Grimsbury Reservoir: Great skuas!!

During the morning a big movement of redwings was recorded by one of my RSPB colleagues during their walk into the office in Banbury.  Exciting to hear birds were on the move from Scandinavia.

I was not able to get out birding myself until near dusk, managing to fit in about an hour to watch the gulls roosting at Grimsbury Reservoir.  When I arrived at about 17.45, it was clear their were a lot of black-headed gulls around - I quickly estimated about 1500, then counted 21 common gulls amongst them, including one with a red leg ring I was frustratingly just unable to read, even using the scope. 

Nothing too out of the ordinary, but clearly an influx of gulls. 

Then I suddenly noticed two very dark gull-like birds joining the group of lesser black-backed gulls circling overhead in the gathering gloom.  Their bright white wing-flashes told me that these were not actually gulls but most likely great skuas.  It was hard to believe I could be watching these oceanic birds at a small urban reservoir in the heart of England.  So I quickly got my camera out to take some record shots.  I had to switch to manual focusing due to the poor light - but thanks to the modern digital camera's remarkable high ISO settings I got some reasonable shots. They were remarkably tatty and clearly in full wing moult.  After a couple of circuits of the reservoir they headed off together in a westerly direction - maybe headed for the Severn Estuary?
great skua - note tatty wings and missing primary feather

That was not all.  Huge numbers of jackdaws also came into roost - well over a thousand, a couple of flocks of pied wagtails  - each about twenty birds, a calling little owl and kingfisher.

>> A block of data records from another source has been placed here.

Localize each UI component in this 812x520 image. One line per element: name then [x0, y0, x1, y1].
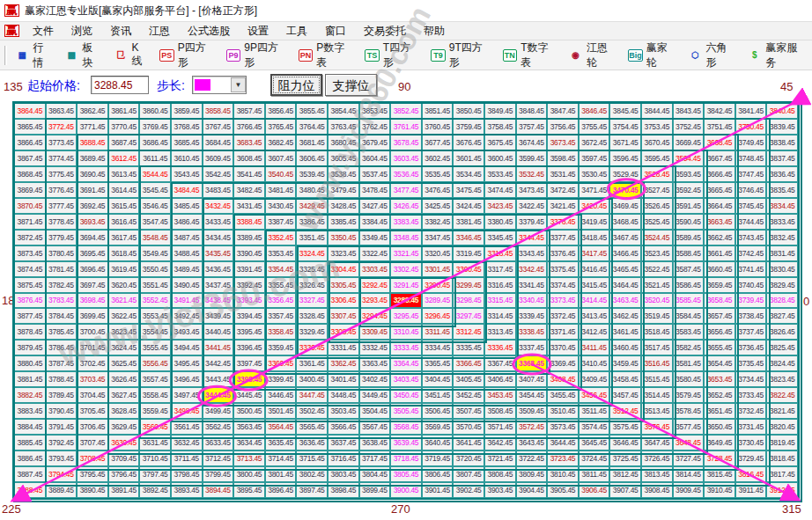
- grid-cell: 3883.45: [14, 403, 46, 419]
- grid-cell: 3890.45: [77, 482, 108, 498]
- grid-cell-start-price: 3288.45: [390, 293, 422, 309]
- grid-cell: 3388.45: [233, 214, 265, 230]
- toolbar-item-sectors[interactable]: ▩板块: [59, 38, 108, 73]
- step-color-dropdown[interactable]: ▼: [192, 76, 247, 94]
- toolbar-item-label: 9P四方形: [244, 40, 287, 70]
- grid-cell: 3343.45: [516, 245, 548, 261]
- grid-cell: 3477.45: [390, 182, 422, 198]
- grid-cell: 3569.45: [422, 419, 454, 435]
- title-bar: 赢 赢家江恩专业版[赢家内部服务平台] - [价格正方形]: [0, 0, 812, 21]
- grid-cell: 3524.45: [641, 230, 673, 245]
- grid-cell: 3680.45: [328, 135, 359, 150]
- grid-cell: 3421.45: [547, 198, 579, 214]
- grid-cell: 3447.45: [296, 387, 328, 403]
- grid-cell: 3488.45: [171, 245, 203, 261]
- grid-cell: 3345.45: [484, 230, 516, 245]
- grid-cell: 3455.45: [547, 387, 579, 403]
- grid-cell: 3314.45: [484, 308, 516, 324]
- grid-cell: 3865.45: [14, 119, 46, 135]
- grid-cell: 3530.45: [579, 166, 610, 182]
- grid-cell: 3872.45: [14, 230, 46, 245]
- grid-cell: 3683.45: [233, 135, 265, 150]
- grid-cell: 3633.45: [203, 435, 234, 450]
- toolbar-item-winner-service[interactable]: $赢家服务: [742, 38, 812, 73]
- grid-cell: 3484.45: [171, 182, 203, 198]
- grid-cell: 3719.45: [422, 450, 454, 466]
- grid-cell: 3713.45: [233, 450, 265, 466]
- grid-cell: 3748.45: [735, 150, 767, 166]
- grid-cell: 3340.45: [516, 293, 548, 309]
- toolbar-item-label: 9T四方形: [449, 40, 492, 70]
- grid-cell: 3416.45: [579, 261, 610, 277]
- grid-cell: 3313.45: [484, 324, 516, 340]
- grid-cell: 3555.45: [139, 340, 171, 355]
- angle-label-90: 90: [398, 80, 410, 93]
- grid-cell: 3317.45: [484, 261, 516, 277]
- grid-cell: 3396.45: [233, 340, 265, 355]
- grid-cell: 3424.45: [453, 198, 484, 214]
- toolbar-item-quotes[interactable]: ▦行情: [10, 38, 59, 73]
- grid-cell: 3353.45: [265, 245, 297, 261]
- grid-cell: 3879.45: [14, 340, 46, 355]
- grid-cell: 3875.45: [14, 277, 46, 293]
- resistance-button[interactable]: 阻力位: [270, 74, 322, 96]
- grid-cell: 3741.45: [735, 261, 767, 277]
- grid-cell: 3405.45: [453, 371, 484, 387]
- wheel-icon: ◉: [568, 48, 583, 62]
- toolbar-item-p-square[interactable]: PSP四方形: [154, 38, 221, 73]
- grid-cell: 3543.45: [171, 166, 203, 182]
- grid-cell: 3515.45: [641, 371, 673, 387]
- toolbar-item-9t-square[interactable]: T99T四方形: [425, 38, 497, 73]
- toolbar-item-hexagon[interactable]: ⬡六角形: [683, 38, 742, 73]
- grid-cell: 3830.45: [766, 261, 798, 277]
- grid-cell: 3858.45: [203, 103, 234, 119]
- grid-cell: 3466.45: [609, 245, 641, 261]
- start-price-input[interactable]: [91, 76, 149, 94]
- grid-cell: 3380.45: [484, 214, 516, 230]
- candlestick-icon: 㔾: [114, 48, 129, 62]
- grid-cell: 3710.45: [139, 450, 171, 466]
- toolbar-item-9p-square[interactable]: P99P四方形: [221, 38, 293, 73]
- grid-cell: 3331.45: [328, 340, 359, 355]
- toolbar-item-t-square[interactable]: TST四方形: [359, 38, 425, 73]
- grid-cell: 3305.45: [328, 277, 359, 293]
- grid-cell: 3631.45: [139, 435, 171, 450]
- toolbar-item-label: P四方形: [178, 40, 216, 70]
- grid-cell: 3855.45: [296, 103, 328, 119]
- grid-cell: 3519.45: [641, 308, 673, 324]
- grid-cell: 3708.45: [77, 450, 108, 466]
- toolbar-item-winner-wheel[interactable]: Big赢家轮: [623, 38, 683, 73]
- grid-cell: 3805.45: [390, 466, 422, 482]
- grid-cell: 3554.45: [139, 324, 171, 340]
- grid-cell: 3877.45: [14, 308, 46, 324]
- grid-cell: 3817.45: [766, 466, 798, 482]
- support-button[interactable]: 支撑位: [325, 74, 377, 96]
- chevron-down-icon[interactable]: ▼: [231, 77, 246, 92]
- grid-cell: 3582.45: [673, 340, 705, 355]
- price-square-grid: 3864.453863.453862.453861.453860.453859.…: [12, 101, 800, 500]
- grid-cell: 3895.45: [233, 482, 265, 498]
- toolbar-item-p-table[interactable]: PNP数字表: [293, 38, 360, 73]
- grid-cell: 3637.45: [328, 435, 359, 450]
- grid-cell: 3601.45: [453, 150, 484, 166]
- toolbar-item-t-table[interactable]: TNT数字表: [498, 38, 564, 73]
- grid-cell: 3876.45: [14, 293, 46, 309]
- toolbar-item-gann-wheel[interactable]: ◉江恩轮: [563, 38, 623, 73]
- grid-cell: 3757.45: [516, 119, 548, 135]
- grid-cell: 3611.45: [139, 150, 171, 166]
- grid-cell: 3653.45: [704, 371, 735, 387]
- grid-cell: 3768.45: [171, 119, 203, 135]
- grid-cell: 3371.45: [547, 324, 579, 340]
- grid-cell: 3390.45: [233, 245, 265, 261]
- grid-cell: 3752.45: [673, 119, 705, 135]
- grid-cell: 3868.45: [14, 166, 46, 182]
- grid-cell: 3472.45: [547, 182, 579, 198]
- grid-cell: 3648.45: [673, 435, 705, 450]
- toolbar-item-kline[interactable]: 㔾K线: [108, 39, 154, 71]
- menu-logo-icon: 赢: [4, 25, 19, 37]
- grid-cell: 3489.45: [171, 261, 203, 277]
- grid-cell: 3354.45: [265, 261, 297, 277]
- grid-cell: 3514.45: [641, 387, 673, 403]
- grid-cell: 3808.45: [484, 466, 516, 482]
- grid-cell: 3723.45: [547, 450, 579, 466]
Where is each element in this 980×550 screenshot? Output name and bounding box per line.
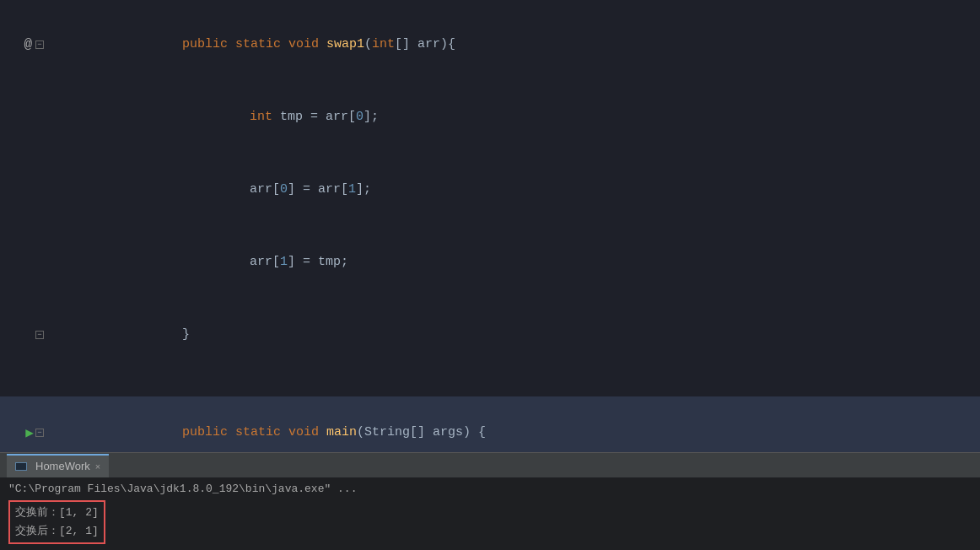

Then to round off the evening an adult little gull joined the black-headeds.  It looked about half the size, and sat of the edge of the flock, not quite one of the crowd.  By this stage it was just too dark to photograph.

The great skuas appear to be the third record for Banburyshire.  The little gull is a bit more regular, but still not seen every year (though another recently at Boddington Reservoir).

The next few days could be very interesting too.